Based on the above limitations, if this research framework is to be further improved in the future, it can be advanced in the following directions:

  • Expand external data dimensions: In addition to news sentiment, further introduce external variables such as macroeconomic indicators, industry prosperity, policy events, and fund flows to build a more complete exogenous information characterization system.
  • Optimize factor fusion mechanism: Rather than being limited to linear修正 of the original comprehensive factor, attempt to establish a layered fusion or dynamic weighting mechanism, allowing fundamental factors, market factors, and sentiment factors to automatically adjust weights in different market environments.
  • Try more diverse machine learning algorithms: While retaining the interpretability of logistic regression, further try ensemble methods such as Random Forest, Gradient Boosting, and XGBoost, and compare the differences in stability, interpretability, and predictive power across different models.
  • Expand sample scope for robustness testing: Extend the research subjects from 10 stocks to a larger stock pool, lengthen the backtest time interval, and examine whether the model’s performance remains valid across different market states, sectors, and style environments.
  • Add real trading-level verification: In subsequent research, add transaction cost, slippage, turnover rate constraints, and portfolio capacity analysis, further advancing the strategy from “academically effective” to “operationally executable.”

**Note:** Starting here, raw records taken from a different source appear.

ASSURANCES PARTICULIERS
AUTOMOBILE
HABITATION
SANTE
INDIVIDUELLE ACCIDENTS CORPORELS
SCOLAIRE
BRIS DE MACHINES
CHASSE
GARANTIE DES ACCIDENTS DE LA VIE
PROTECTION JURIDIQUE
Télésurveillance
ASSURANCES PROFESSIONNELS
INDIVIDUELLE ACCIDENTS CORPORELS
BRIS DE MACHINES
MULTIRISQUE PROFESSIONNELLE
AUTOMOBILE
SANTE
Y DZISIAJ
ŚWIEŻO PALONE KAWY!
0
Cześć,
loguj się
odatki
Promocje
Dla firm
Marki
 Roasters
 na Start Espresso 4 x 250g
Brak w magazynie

Overall, the factor model constructed in this paper has verified the feasibility of the research approach combining “securities research report feature indicators + external sentiment factors,” and also provided a framework that can be further expanded for the subsequent deeper integration of text mining, event shock analysis, and quantitative stock selection.

8. References

[1] Probability of Price Crashes, Rational Speculative Bubbles, and the Cross Section of Stock Returns. Journal of Financial Economics.

[2] Shenzhen Tianruan Technology Database Technical Documentation.

[3] Shenwan Industry Classification Standard.


Appendix: Core code for each problem is available in the supplementary materials.